The entangled Benelux

The Low Countries, sitiated as they are between the French and German spheres, combine samples of many different patterns in state formation, nationalism and regionalism. The Netherlands is the monarchical successor state to an old-established federal Republic, the United Provinces, while Belgium and Luxemburg emerged in the 19th century.

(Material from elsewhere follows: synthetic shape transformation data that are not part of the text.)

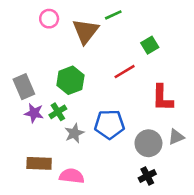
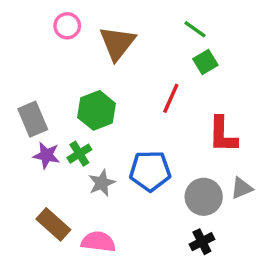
green line: (113, 15) -> (195, 29), moved, turned 60
red line: (125, 72) -> (171, 98), turned -35
brown rectangle: (39, 163) -> (53, 224), turned 40

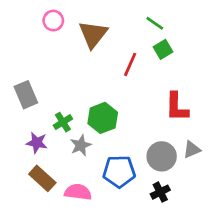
red line: (171, 98) -> (130, 64), moved
green hexagon: (97, 110) -> (103, 118), moved
purple star: (46, 155) -> (37, 143), moved
blue pentagon: (150, 171) -> (119, 171), moved

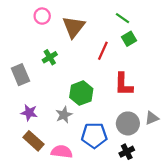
red L-shape: (177, 107) -> (124, 84), moved
green cross: (63, 122) -> (50, 57), moved

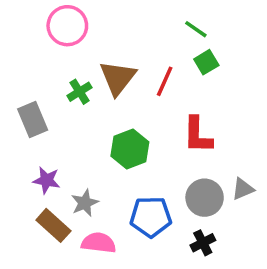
pink circle: (42, 16) -> (67, 26), size x1.5
brown triangle: (74, 27) -> (118, 78), moved
gray star: (64, 115) -> (85, 203), moved

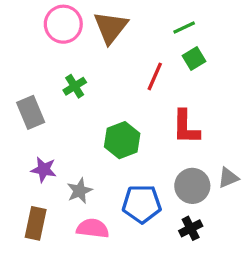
green line: (196, 29) -> (184, 27), turned -60
brown triangle: (118, 78) -> (111, 27), moved
brown rectangle: (53, 225) -> (36, 223), moved, turned 60

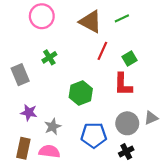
brown triangle: (111, 27) -> (90, 22), moved, turned -40
green square: (194, 58) -> (129, 58), moved
pink semicircle: (93, 228) -> (49, 151), moved

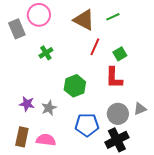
gray rectangle: (20, 75) -> (17, 29), moved
gray star: (53, 127) -> (49, 108), moved
black cross: (126, 151) -> (117, 140), size x1.6

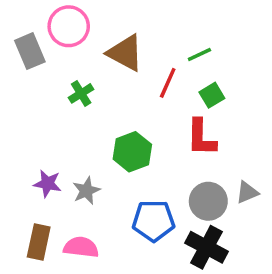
green line: (113, 17) -> (199, 55), moved
brown triangle: (84, 20) -> (125, 53), moved
black cross: (117, 140) -> (207, 247), turned -35

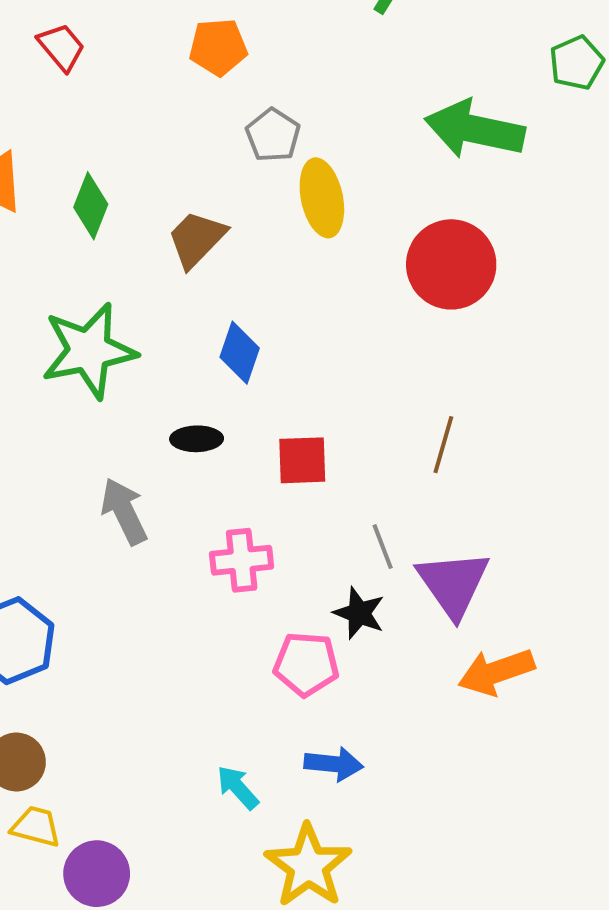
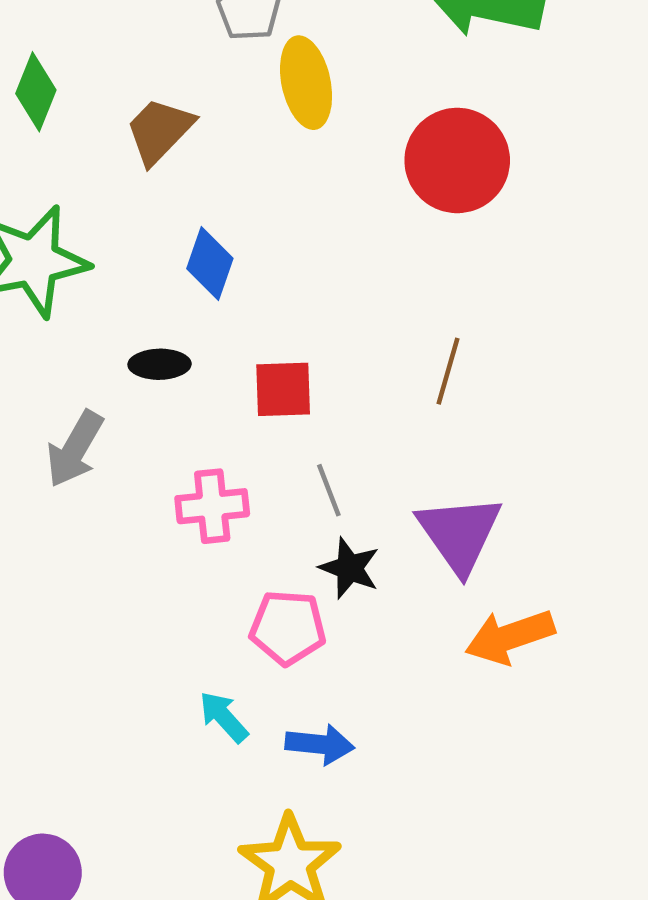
gray arrow: (124, 511) -> (75, 449), turned -124
gray line: (383, 547) -> (329, 490), moved
cyan arrow: (238, 787) -> (224, 717), moved

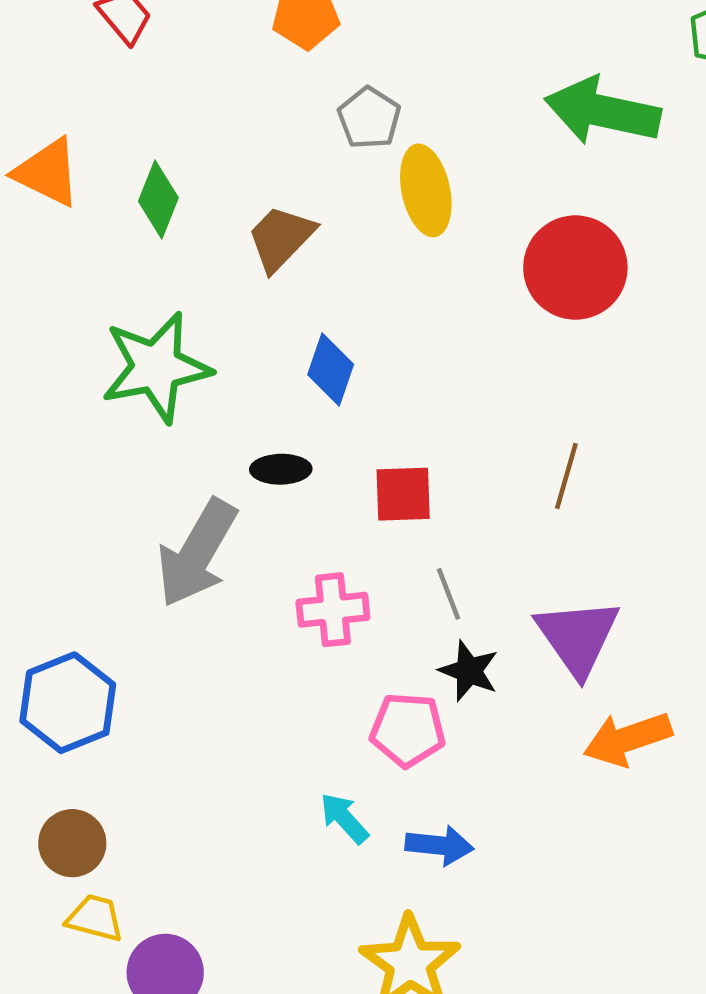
gray arrow: (75, 449) -> (197, 553), size x1.4

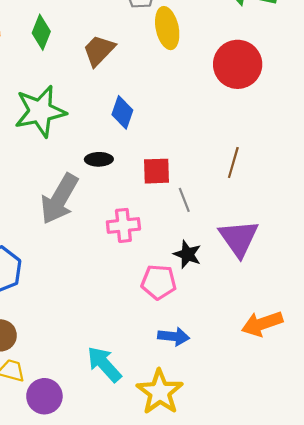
gray line: (448, 594) -> (184, 200), moved
orange arrow: (628, 739) -> (262, 324), moved
cyan arrow: (344, 818) -> (104, 364), moved, size x1.5

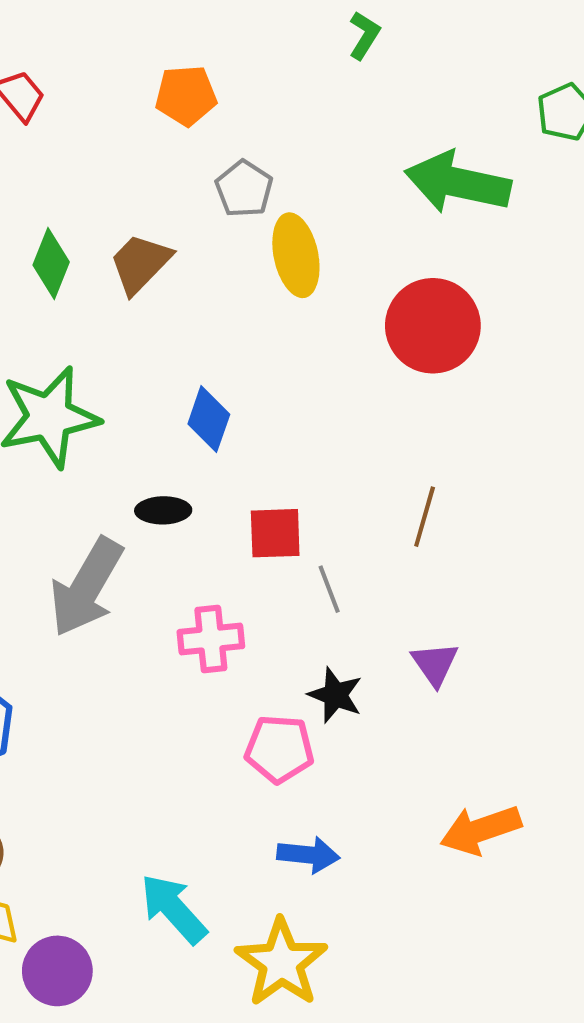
brown trapezoid: (99, 50) -> (140, 263), moved
purple triangle: (239, 238) -> (435, 664), size x0.6

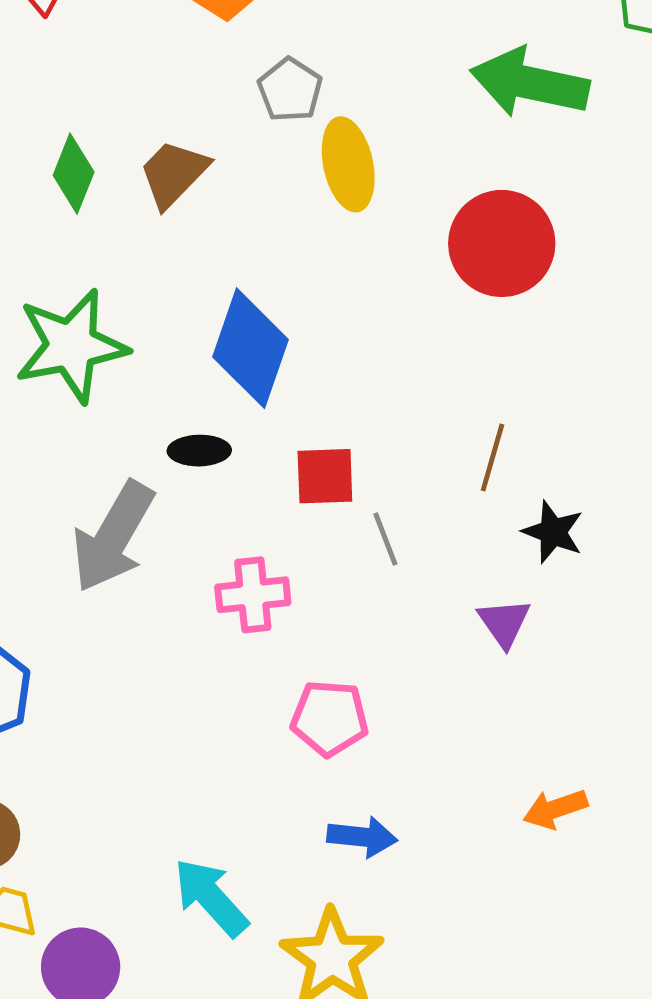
blue diamond: (209, 419) -> (250, 348), size x1.6
black star: (335, 695) -> (553, 532), moved
orange arrow: (481, 830) -> (555, 809), size x0.7

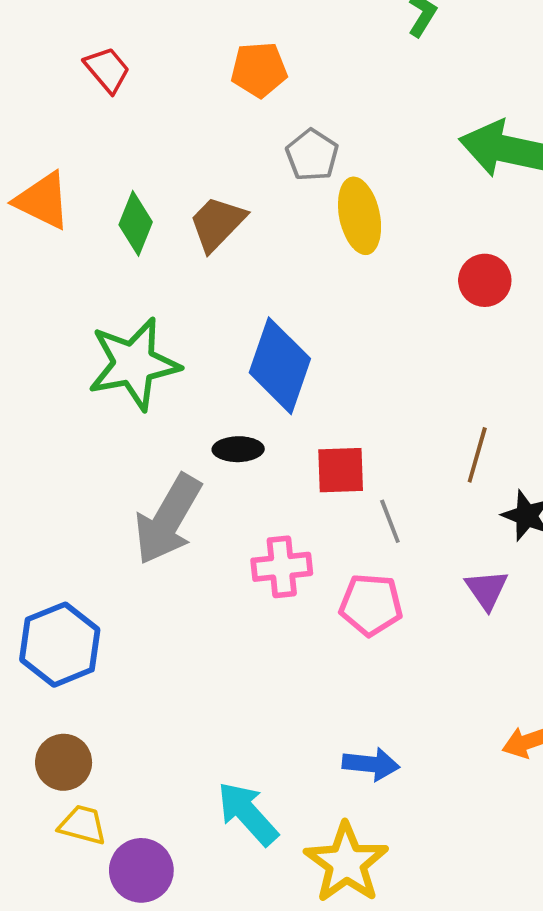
red circle: (502, 243) -> (485, 280), size x0.6
pink pentagon: (330, 718) -> (371, 605), moved

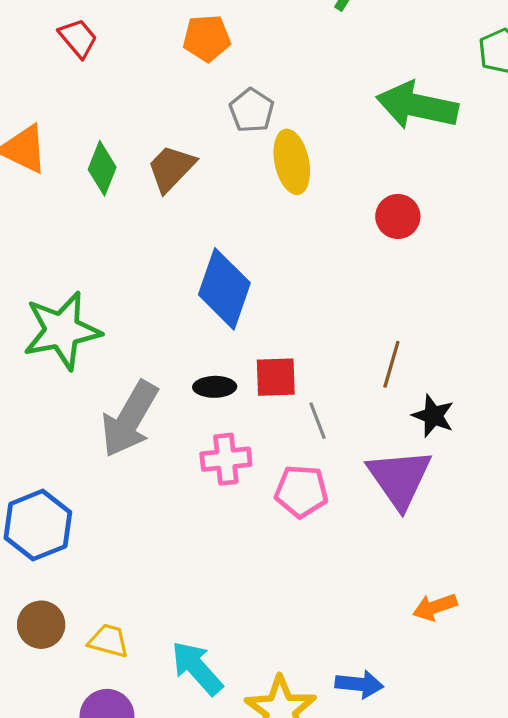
green star: (134, 364) -> (62, 331), moved
black ellipse: (238, 449) -> (215, 387), moved
purple triangle: (487, 590) -> (399, 478), size x1.8
blue arrow: (371, 764) -> (359, 684), moved
yellow trapezoid: (83, 825) -> (109, 641), moved

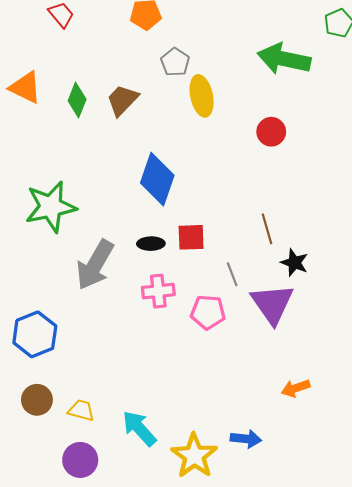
brown line: (391, 364) -> (267, 229), turned -32
gray line: (318, 421) -> (232, 274), moved

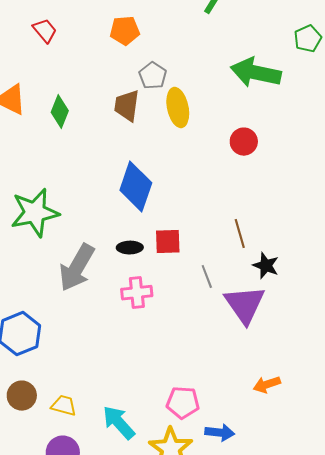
brown trapezoid: (122, 100) -> (127, 106), moved, turned -36
pink pentagon: (208, 312) -> (183, 403), moved

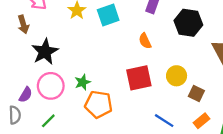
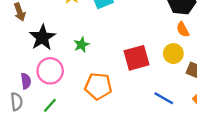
orange semicircle: (145, 41) -> (183, 29), moved
green star: (83, 82) -> (81, 45), moved
purple semicircle: (26, 95) -> (26, 81), turned -35

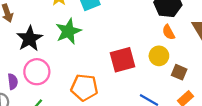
green star: (81, 45) -> (68, 31), moved, size x1.6

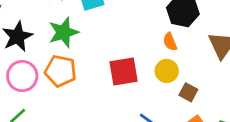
orange semicircle: (169, 32) -> (170, 42), moved
orange pentagon: (84, 87) -> (60, 71), moved

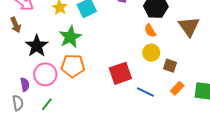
red square: (124, 71) -> (120, 73), moved

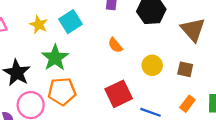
orange semicircle: (150, 31) -> (115, 45), moved
brown square: (170, 66) -> (185, 69), moved

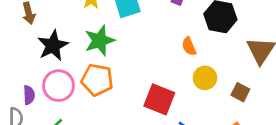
orange semicircle: (115, 45) -> (189, 46), moved
red square: (119, 94) -> (159, 99), turned 32

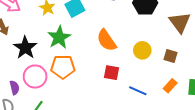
orange semicircle: (189, 46) -> (107, 40), moved, size x1.6
red square: (159, 99) -> (112, 73), size x0.7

The Netherlandic (Dutch/Flemish) language is used in The Netherlands and in Belgium, in thae latter case in an uneasy power balance with French, while German is a co-official language in Luxembourg and in Eastern Belgium. Alongside Netherlandic, French and German, there are two small languages enjoying official status (Lëtzbuergesch and Frisian), two regional languages enjoying protected status (Low Saxon and Limburgish), and a number of Walloon and Dutch/Flemish dialects enjoying informal currency. All of these cultural traditions co-exist in an entangled, multiscalar complex shot through which cultural influences from the three great neighbouring countries, English, French and German.

It is as such – an entangled, multiscalar complex at the heart of the great West-European triangle – that the Low Countries fascinate me. Dutch and Belgian nationalism, Flemish and Walloon sub-nationalism, Frisian and Limburgish regionalism, West-Flemish and Liégeois particularism, not to mention the sui generis case of Luxembourg: all of these are competing and often “nesting” allegiances in an area that underwent severe regime changes between 1793 and 1892 and annexationist occupations in both World Wars followed by border adjustments.

Limburg and the Meuse/Rhine region

Midway between Friesland and Luxembourg lies the peripheral province of Limburg and its capital Maastricht – rich in local community life and history, but marginal to national power centres. I have a native knowledge of its dialects and traditions, and admit to a personal affection for its culture, community life and history. But Limburg is also a recent construct, combining ancient feudal and municipal traditions into a new-fangled province. Its history and sense of regional identity should be studied critically for its comparative, transnational interest, as a meeting ground of small-scale and large-scale loyalties and competing regional and national power centres. It is as such that I study the Limburg culture and history in my part-time professorship at the University of Maastricht.

Limburgish: between dialect and regional language

Limburgish is the language I grew up in (alongside my country’s official Dutch); but it interests me for other reasons as well. What is a “language”, what is “a” language? At what point, if any, do variations within a language shade into differences between languages? Linguists assert that such a point is moot. Since there is no objective cut-off point where variations between “dialects” end and differences between “languages” begin (witness the fluid demarcations between Serbian and Croatian, or the emergence of Afrikaans or Luxemburgish), it is misleading to distinguish between “dialects” and “languages”. But in social practice and in legislation the distinction is nonetheless a real fact of life. Even those linguists who assert “Limburgish should not be called a language” implicitly distinguish between something that deserves to be called a language and something that doesn’t.

I have tried to reboot this vexed question by looking at language choice from a pragmatic, “emic” rather than “etic” perspective. How do people experience their Limburgish-Dutch diglossia, and the linguistic choice this occasions in different communicative situations?